Nach den Feststellungen liegt aus medizinischer Sicht bei der Klägerin eine Minderung der Erwerbsfähigkeit im Ausmaß von 20 vH vor. Diese medizinische Minderung der Erwerbsfähigkeit bildet im Allgemeinen auch die Grundlage für die rechtliche Einschätzung, sofern nicht ein Abweichen unter besonderen Umständen geboten ist (SSV-NF 1/ 64 = SZ 60/262; SSV-NF 11/130; SSV-NF 11/154 ua). Ein Abweichen kommt aber nur bei Vorliegen eines Härtefalls in Frage (SSV-NF 1/ 64 = SZ 60/262; zuletzt etwa 10 ObS 187/01z); ein solcher ist nicht erkennbar und wird auch in der Revision nicht aufgezeigt. Gemäß § 86 Abs 4 ASVG fallen Leistungen aus der Unfallversicherung, wenn innerhalb von zwei Jahren nach Eintritt des Versicherungsfalles weder der Anspruch von Amts wegen festgestellt noch ein Antrag auf Feststellung des Anspruches gestellt wurde, mit dem Tag der späteren Antragstellung bzw mit dem Tag der Einleitung des Verfahrens an, das zur Feststellung des Anspruches führte. Wird eine Unfallsanzeige innerhalb von zwei Jahren nach Eintritt des Versicherungsfalles erstattet, so gilt der Zeitpunkt des Einlangens der Unfallsanzeige beim Unfallversicherungsträger als Tag der Einleitung des Verfahrens, wenn dem Versicherten zum Zeitpunkt der späteren Antragstellung oder Einleitung des Verfahrens noch ein Anspruch auf Rentenleistungen zusteht. Für den vorliegenden Fall bedeutet dies, dass ein Anspruch auf Versehrtenrente ab besteht.

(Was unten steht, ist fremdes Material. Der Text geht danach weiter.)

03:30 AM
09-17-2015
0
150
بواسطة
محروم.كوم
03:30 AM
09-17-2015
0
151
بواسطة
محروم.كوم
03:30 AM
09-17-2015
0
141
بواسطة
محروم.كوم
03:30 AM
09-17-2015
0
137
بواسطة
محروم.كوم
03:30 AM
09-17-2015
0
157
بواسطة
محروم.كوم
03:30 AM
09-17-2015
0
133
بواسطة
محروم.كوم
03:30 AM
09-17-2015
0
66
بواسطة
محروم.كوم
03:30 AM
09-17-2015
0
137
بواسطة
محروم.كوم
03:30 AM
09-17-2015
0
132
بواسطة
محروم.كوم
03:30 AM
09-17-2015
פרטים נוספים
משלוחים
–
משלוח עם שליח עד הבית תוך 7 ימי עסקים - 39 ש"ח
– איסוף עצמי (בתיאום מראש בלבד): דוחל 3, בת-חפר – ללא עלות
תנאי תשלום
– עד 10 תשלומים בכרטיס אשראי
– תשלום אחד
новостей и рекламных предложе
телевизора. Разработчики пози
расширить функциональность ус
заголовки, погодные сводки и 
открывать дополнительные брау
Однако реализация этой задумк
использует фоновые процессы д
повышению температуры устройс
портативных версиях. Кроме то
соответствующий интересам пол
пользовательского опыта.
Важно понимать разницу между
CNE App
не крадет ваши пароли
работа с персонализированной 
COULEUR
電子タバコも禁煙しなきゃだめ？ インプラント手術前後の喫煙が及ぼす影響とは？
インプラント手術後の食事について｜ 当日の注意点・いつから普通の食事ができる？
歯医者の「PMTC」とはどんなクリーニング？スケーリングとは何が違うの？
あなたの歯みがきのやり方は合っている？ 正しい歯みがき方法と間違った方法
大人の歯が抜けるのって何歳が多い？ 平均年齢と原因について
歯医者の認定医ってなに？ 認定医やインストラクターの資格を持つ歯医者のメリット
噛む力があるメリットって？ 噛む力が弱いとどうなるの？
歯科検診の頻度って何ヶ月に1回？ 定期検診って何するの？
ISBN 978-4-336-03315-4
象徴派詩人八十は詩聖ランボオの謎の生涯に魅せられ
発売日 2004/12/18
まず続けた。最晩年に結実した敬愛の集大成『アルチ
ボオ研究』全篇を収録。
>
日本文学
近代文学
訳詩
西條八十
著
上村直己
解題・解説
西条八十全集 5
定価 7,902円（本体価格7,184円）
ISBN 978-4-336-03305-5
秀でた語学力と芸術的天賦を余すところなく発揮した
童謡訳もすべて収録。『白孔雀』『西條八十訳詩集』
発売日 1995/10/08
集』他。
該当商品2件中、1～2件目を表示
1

In Stattgebung der Revision war daher das angefochtene Urteil im Sinne einer Klagsstattgebung abzuändern, weshalb der beklagten Partei unter sinngemäßer Anwendung des § 273 Abs 1 ZPO auch die Erbringung einer vorläufigen Zahlung in Höhe von monatlich EUR 50,-- aufzutragen ist.

Die Kostenentscheidung beruht auf § 77 Abs 1 Z 2 lit a ASGG.